─── Dataset content

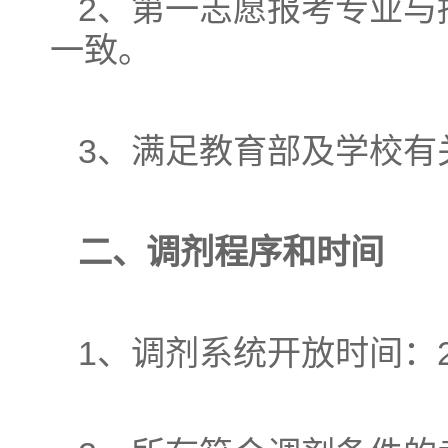
2、第一志愿报考专业与
一致。
3、满足教育部及学校有
二、调剂程序
和时间
1、调剂系统开放时间：20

──────

■ **Problem statement**
All of the data above needs to be given again exactly. Leave out each image.

■ **Response box**
2、第一志愿报考专业与
一致。
3、满足教育部及学校有
二、调剂程序
和时间
1、调剂系统开放时间：20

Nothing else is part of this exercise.